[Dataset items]
☆ ☆ ☆ ☆ ☆ ☆ ☆

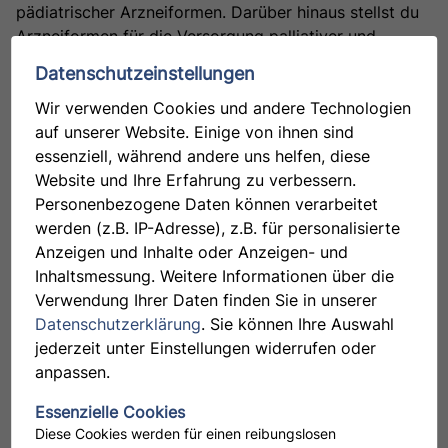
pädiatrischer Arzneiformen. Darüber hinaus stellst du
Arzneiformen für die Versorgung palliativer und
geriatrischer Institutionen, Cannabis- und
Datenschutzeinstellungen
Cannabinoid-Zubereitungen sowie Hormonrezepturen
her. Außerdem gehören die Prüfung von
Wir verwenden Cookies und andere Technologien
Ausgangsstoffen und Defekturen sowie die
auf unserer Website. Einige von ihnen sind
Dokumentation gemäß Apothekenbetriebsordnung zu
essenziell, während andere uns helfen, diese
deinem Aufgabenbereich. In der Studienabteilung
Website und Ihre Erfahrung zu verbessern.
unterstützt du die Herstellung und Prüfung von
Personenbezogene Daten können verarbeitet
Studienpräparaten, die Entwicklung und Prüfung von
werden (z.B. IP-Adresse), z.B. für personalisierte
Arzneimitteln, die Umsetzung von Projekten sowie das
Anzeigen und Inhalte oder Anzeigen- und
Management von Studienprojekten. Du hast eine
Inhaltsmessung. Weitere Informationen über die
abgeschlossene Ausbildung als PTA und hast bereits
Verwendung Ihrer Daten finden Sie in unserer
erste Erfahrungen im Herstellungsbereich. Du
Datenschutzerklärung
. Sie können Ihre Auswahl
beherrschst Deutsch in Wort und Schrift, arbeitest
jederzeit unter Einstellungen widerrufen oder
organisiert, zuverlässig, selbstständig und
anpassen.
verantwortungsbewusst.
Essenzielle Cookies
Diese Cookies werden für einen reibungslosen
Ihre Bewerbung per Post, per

☆ ☆ ☆ ☆ ☆ ☆ ☆

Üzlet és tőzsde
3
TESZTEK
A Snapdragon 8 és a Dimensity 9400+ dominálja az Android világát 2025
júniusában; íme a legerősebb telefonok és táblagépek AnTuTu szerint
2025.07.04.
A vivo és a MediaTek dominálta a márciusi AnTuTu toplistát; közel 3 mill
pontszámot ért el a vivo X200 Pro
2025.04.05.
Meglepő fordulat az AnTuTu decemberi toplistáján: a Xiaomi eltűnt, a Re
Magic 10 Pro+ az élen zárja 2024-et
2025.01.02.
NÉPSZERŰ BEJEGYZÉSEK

☆ ☆ ☆ ☆ ☆ ☆ ☆

> _PROBLEM TO WORK ON_
Return, unchanged, the run of lines above that opens with the line containing "2025.04.05." and closes with the line containing "NÉPSZERŰ BEJEGYZÉSEK". Include both.

> _RESULT OF THIS TASK_
2025.04.05.
Meglepő fordulat az AnTuTu decemberi toplistáján: a Xiaomi eltűnt, a Re
Magic 10 Pro+ az élen zárja 2024-et
2025.01.02.
NÉPSZERŰ BEJEGYZÉSEK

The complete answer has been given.